[EXERCISE DETAILS]:
Every line from the one with "<instances>...</instances> (empty list" to the final line of the records should be printed exactly as it is, with pictures left out.

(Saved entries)
┄┄┄┄┄┄┄┄┄┄┄┄┄┄┄┄┄┄┄┄
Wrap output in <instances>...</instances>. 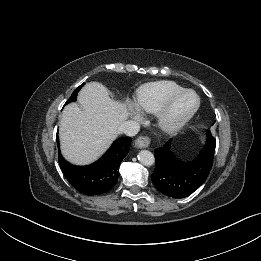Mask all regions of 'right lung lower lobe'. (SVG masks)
Returning <instances> with one entry per match:
<instances>
[{
    "label": "right lung lower lobe",
    "mask_w": 261,
    "mask_h": 261,
    "mask_svg": "<svg viewBox=\"0 0 261 261\" xmlns=\"http://www.w3.org/2000/svg\"><path fill=\"white\" fill-rule=\"evenodd\" d=\"M130 137L114 141L110 149L95 163L78 167L62 157L57 137L58 161L69 183L85 195H100L110 191L117 183L119 165L129 152Z\"/></svg>",
    "instance_id": "right-lung-lower-lobe-1"
}]
</instances>
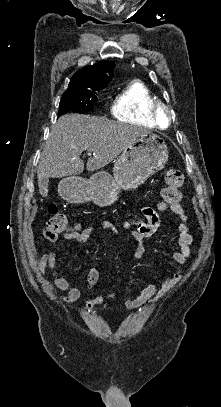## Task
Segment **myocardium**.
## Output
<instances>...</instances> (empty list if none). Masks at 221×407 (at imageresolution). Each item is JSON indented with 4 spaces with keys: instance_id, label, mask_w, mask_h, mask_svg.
<instances>
[{
    "instance_id": "f54148a6",
    "label": "myocardium",
    "mask_w": 221,
    "mask_h": 407,
    "mask_svg": "<svg viewBox=\"0 0 221 407\" xmlns=\"http://www.w3.org/2000/svg\"><path fill=\"white\" fill-rule=\"evenodd\" d=\"M166 116V124H161V115ZM152 117L154 123L161 129H167L172 123V112L168 105L157 101L152 107Z\"/></svg>"
}]
</instances>
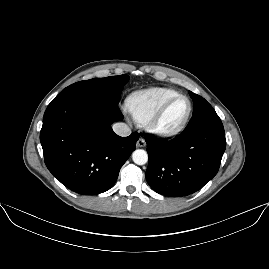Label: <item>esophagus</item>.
┄┄┄┄┄┄┄┄┄┄┄┄┄┄┄┄┄┄┄┄
[ANSWER]:
<instances>...</instances> (empty list if none). Masks at 221×407 (at imageresolution). Each item is JSON indented with 4 spaces with keys: instance_id, label, mask_w, mask_h, mask_svg.
<instances>
[{
    "instance_id": "f54148a6",
    "label": "myocardium",
    "mask_w": 221,
    "mask_h": 407,
    "mask_svg": "<svg viewBox=\"0 0 221 407\" xmlns=\"http://www.w3.org/2000/svg\"><path fill=\"white\" fill-rule=\"evenodd\" d=\"M166 116V124H161V115ZM152 117L154 123L161 129H167L172 123V112L168 105L157 101L152 107Z\"/></svg>"
}]
</instances>
Label: <item>esophagus</item>.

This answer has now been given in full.